2012年3月12日月曜日

緊急時に出来ること

東日本大震災以降、「リスク」や「危機管理」などが新聞、テレビなどで頻繁に取り上げられるようになった。
また直近では、原発事故から数日間の「連絡」の不備・不足が、危機・混乱を増幅させたのではないかと指摘する報告もされている。

大きな事故が発生した場合、事故報告や二次災害の防止対策のための緊急連絡の方法が決められているのが普通であるが、実際には連絡しても繋がらない事がしばしば発生する。その時に如何するのかを事前に決めていないとパニックになり、さらに深刻な二次災害が起こることもある。

私は神戸・淡路大震災の時に、岡山県にある合成繊維製造工場にいた。この時は幸いにもけが人もなく、操業機の一時的な停止等のトラブルはあったがすぐに復旧が出来、少ない被害にとどまった。しかし、本社(大阪)との連絡が全く取れず、指示命令なども一切なく、神戸の被害はテレビで知るという経験をした。
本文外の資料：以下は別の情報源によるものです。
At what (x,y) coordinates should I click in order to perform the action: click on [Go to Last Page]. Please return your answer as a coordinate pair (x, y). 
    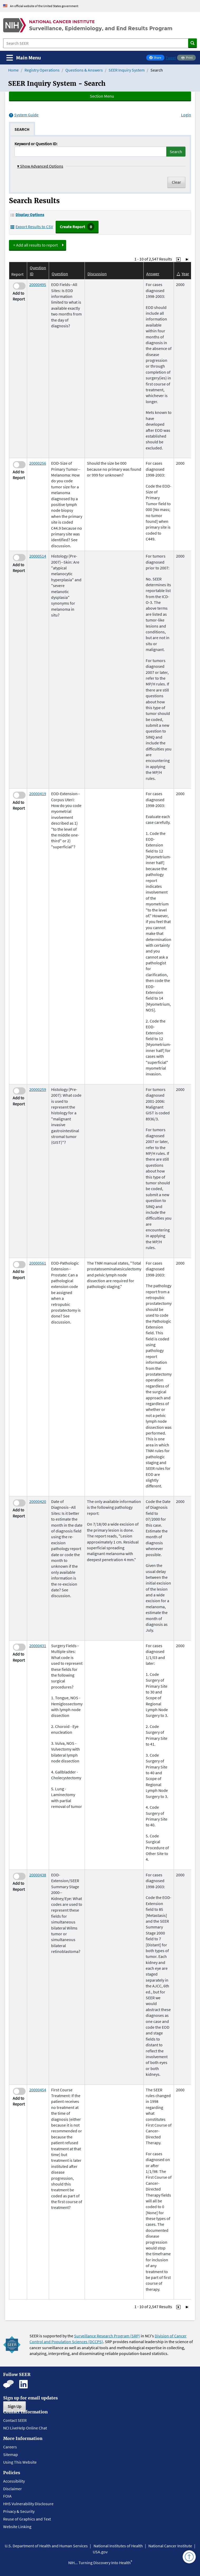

本社の責任者に工場の状況を伝え得たのは当日の午後になってのことであった。本社の責任者たちの自宅などが大きな被害を受けていたことは後で知った。

緊急連絡の方法などの検討はもちろん必要だろう。しかし緊急時、上の指示無しで、担当者がしてもいいこと(すべきこと。出来ること。)を予め決めておけばいざというときにモノをいうこともある。

例えば、2011年1月2日 島根・鳥取間を結ぶ国道9号線で、記録的な大雪のために多くの車が立往生し多くの人々が車中泊を余儀なくされたときのこと。おにぎり700個を2時間かけて配った運転手がいた。コンビニエントストア「ポプラ」の社員だった。彼は、配達できなくなった分を空腹の人たちに無料でプレゼントしたのだ。これは、上の指示ではなくこの社員の判断で行ったということだった。連絡もつかなかったのだろう。「ポプラ」はこれで人々の感謝の的になり評判を上げたのだ。ディズニーランドの話と似ていて心を打つ。

この場合の基本は、会社が何を大事にしているか、社員一同がそれをきちんと理解しているかであろう。このことは危機管理(リスクマネジメント)を考える上でも大事な事と思うのだ。